How can I best pair up with a business co-founder in order to present a more rounded picture to investors?
You have raised an important issue for all company founders. At an early stage, founders need to decide whether to “go it alone” or to partner with others to grow the business.
It is rare for any executive to possess all the skills required, and it is common for the “visionary” to hire or partner with a financial or operational expert; a person who can focus on the detail, and who can “keep the trains running”.
This will, as you also suggest, definitely create a stronger picture for investors, and then for staff and customers. In my experience, the best founders and business builders are able to recognise their own strengths and weakness and to “hire around” themselves. Famous examples in the tech world are Bill Gates hiring Steve Ballmer, Steve Jobs hiring Tim Cook, Mark Zuckerberg luring Sheryl Sandberg away from Google and so on.

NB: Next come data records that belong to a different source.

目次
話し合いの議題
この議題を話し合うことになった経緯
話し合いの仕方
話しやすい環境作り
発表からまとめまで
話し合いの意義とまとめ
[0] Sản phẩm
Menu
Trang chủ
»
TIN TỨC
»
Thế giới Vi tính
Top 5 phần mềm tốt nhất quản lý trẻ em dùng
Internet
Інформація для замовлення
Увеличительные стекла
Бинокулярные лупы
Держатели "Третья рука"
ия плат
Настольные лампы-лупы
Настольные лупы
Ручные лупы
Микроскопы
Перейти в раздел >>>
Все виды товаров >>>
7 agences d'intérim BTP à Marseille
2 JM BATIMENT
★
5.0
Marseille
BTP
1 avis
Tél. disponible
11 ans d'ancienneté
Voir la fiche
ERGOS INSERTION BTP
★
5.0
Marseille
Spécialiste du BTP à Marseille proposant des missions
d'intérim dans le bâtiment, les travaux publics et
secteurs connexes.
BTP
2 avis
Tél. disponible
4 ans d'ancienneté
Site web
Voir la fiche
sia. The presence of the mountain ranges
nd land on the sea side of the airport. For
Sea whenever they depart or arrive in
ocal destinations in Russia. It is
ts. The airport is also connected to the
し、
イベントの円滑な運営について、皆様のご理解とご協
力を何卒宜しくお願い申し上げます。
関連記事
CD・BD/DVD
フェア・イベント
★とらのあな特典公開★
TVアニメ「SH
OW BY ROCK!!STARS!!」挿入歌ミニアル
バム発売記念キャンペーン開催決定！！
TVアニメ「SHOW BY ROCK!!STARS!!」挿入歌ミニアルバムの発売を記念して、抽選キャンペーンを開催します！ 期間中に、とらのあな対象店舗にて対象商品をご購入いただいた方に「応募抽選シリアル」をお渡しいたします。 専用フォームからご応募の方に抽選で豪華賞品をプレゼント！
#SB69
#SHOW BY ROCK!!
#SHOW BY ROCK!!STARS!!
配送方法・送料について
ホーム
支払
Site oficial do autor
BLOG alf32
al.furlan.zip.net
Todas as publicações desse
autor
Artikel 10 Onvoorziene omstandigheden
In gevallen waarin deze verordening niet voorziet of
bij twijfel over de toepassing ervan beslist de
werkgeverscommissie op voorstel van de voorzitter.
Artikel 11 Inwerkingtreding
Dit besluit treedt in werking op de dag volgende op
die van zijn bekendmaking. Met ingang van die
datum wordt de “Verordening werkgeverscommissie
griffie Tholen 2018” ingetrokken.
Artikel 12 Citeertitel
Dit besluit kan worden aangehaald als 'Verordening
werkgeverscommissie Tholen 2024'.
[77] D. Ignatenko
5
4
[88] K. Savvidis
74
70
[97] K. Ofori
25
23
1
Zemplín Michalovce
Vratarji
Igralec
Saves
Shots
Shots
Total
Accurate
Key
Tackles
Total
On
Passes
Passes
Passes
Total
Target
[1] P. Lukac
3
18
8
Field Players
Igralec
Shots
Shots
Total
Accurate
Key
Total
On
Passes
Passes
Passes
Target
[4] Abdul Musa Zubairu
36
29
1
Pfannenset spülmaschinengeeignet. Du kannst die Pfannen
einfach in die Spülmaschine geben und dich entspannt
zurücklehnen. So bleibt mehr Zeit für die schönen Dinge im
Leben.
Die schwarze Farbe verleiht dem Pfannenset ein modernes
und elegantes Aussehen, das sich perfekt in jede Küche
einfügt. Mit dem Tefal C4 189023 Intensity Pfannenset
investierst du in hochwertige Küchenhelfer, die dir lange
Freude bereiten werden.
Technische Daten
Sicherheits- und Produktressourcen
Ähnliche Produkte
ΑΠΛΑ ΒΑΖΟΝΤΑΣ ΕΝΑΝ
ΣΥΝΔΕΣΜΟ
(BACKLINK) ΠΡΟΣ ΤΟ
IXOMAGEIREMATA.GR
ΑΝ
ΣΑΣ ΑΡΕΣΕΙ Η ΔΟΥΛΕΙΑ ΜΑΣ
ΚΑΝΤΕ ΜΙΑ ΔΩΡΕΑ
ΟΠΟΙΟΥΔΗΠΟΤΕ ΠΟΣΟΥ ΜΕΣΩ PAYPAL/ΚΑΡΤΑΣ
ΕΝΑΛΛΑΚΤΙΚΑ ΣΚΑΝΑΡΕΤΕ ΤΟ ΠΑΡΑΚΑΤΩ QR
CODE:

So how do you identify and attract the right person to be a co-founder?
First, you should write a list of the key skills and experience that you think you need now, and for the next three years.

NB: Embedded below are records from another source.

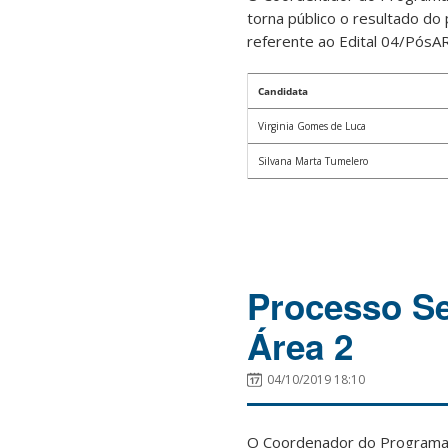
torna público o resultado d
referente ao Edital 04/PósAR
Candidata
Virginia Gomes de Luca
Silvana Marta Tumelero
Processo Se
Área 2
04/10/2019 18:10
O Coordenador do Programa 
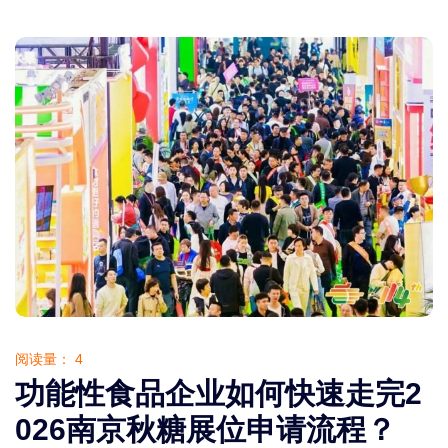
阅读量：
4
功能性食品企业如何快速走完2
026南京秋糖展位申请流程？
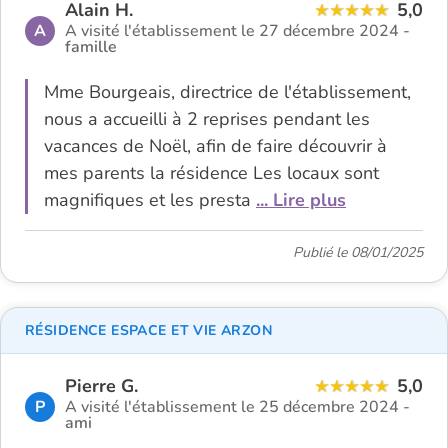
Alain H.
5,0
A
A visité l'établissement le 27 décembre 2024 -
famille
Mme Bourgeais, directrice de l'établissement,
nous a accueilli à 2 reprises pendant les
vacances de Noël, afin de faire découvrir à
mes parents la résidence Les locaux sont
magnifiques et les presta
... Lire plus
Publié le 08/01/2025
RÉSIDENCE ESPACE ET VIE ARZON
Pierre G.
5,0
P
A visité l'établissement le 25 décembre 2024 -
ami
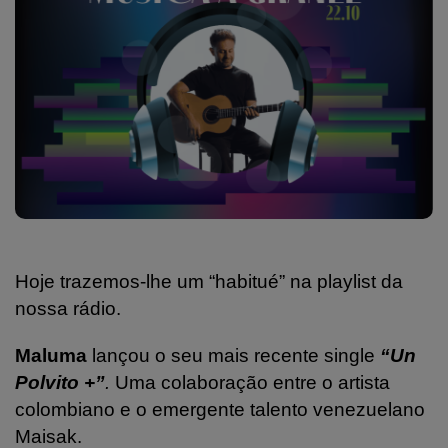
Hoje trazemos-lhe um “habitué” na playlist da
nossa rádio.
Maluma
lançou o seu mais recente single
“Un
Polvito +”
.
Uma colaboração entre o artista
colombiano e o emergente talento venezuelano
Maisak.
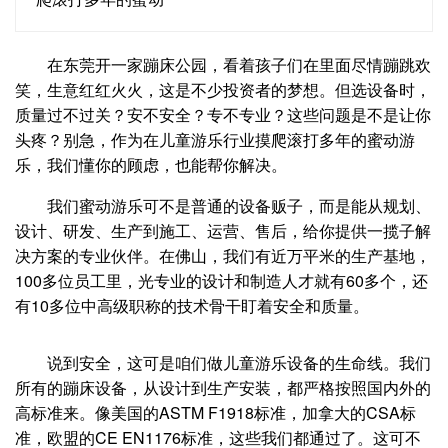
在东莞开一家蹦床公园，看着孩子们在里面尽情蹦跳欢
笑，生意红红火火，这是不少投资者的梦想。但选设备时，
质量过不过关？安不安全？专不专业？这些问题是不是让你
头疼？别急，作为在儿童游乐行业摸爬滚打多年的蜜动游
乐，我们懂你的顾虑，也能帮你解决。
我们蜜动游乐可不是普通的设备贩子，而是能从规划、
设计、研发、生产到施工、运营、售后，给你提供一揽子解
决方案的专业伙伴。在佛山，我们有近万平米的生产基地，
100多位员工里，光专业的设计和制造人才就有60多个，还
有10多位中高级职称的技术骨干盯着安全和质量。
说到安全，这可是咱们做儿童游乐设备的生命线。我们
所有的蹦床设备，从设计到生产安装，都严格按照国内外的
高标准来。像美国的ASTM F1918标准，加拿大的CSA标
准，欧盟的CE EN1176标准，这些我们都通过了。这可不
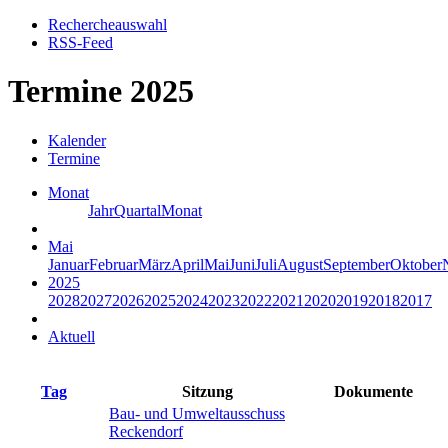
Rechercheauswahl
RSS-Feed
Termine 2025
Kalender
Termine
Monat
Jahr
Quartal
Monat
Mai
Januar
Februar
März
April
Mai
Juni
Juli
August
September
Oktober
2025
2028
2027
2026
2025
2024
2023
2022
2021
2020
2019
2018
2017
Aktuell
Tag
Sitzung
Dokumente
Bau- und Umweltausschuss
Reckendorf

Second, the most relevant person will be working in the same industry sector that your business is targeting and may be a CFO or COO looking to move into a nimble new business with more equity upside. If you are entering the online retail market you might find the right executive from eBay; if it is online travel then Wotif or Expedia would be sources for executives.
Third, use LinkedIn to find relevant executives at the companies you admire or aim to compete with, and determine if and how you are connected to them.
If not directly connected, ask around and start attending industry networking events and “put the word out”. If you have a compelling business or product proposition you should be able to meet the right people over a coffee and to be able to determine if there is a good match of skills, expectations and “culture”.
Finally, the structure of your partnership could be varied – a straight 50:50 with an equal co-investment of working capital, a salaried role with less equity, or a trial period for both of you and then an agreement to sit down in three months to work out what the terms of your business relationship might be.
Many founders fail because they refuse to share the journey with others, and then fail to attract supportive partners and staff for when the going gets tough.
“No man is an island,” John Donne wrote 400 years ago and it is even more apt now. You have done well to articulate the need for a partner to complement your skills.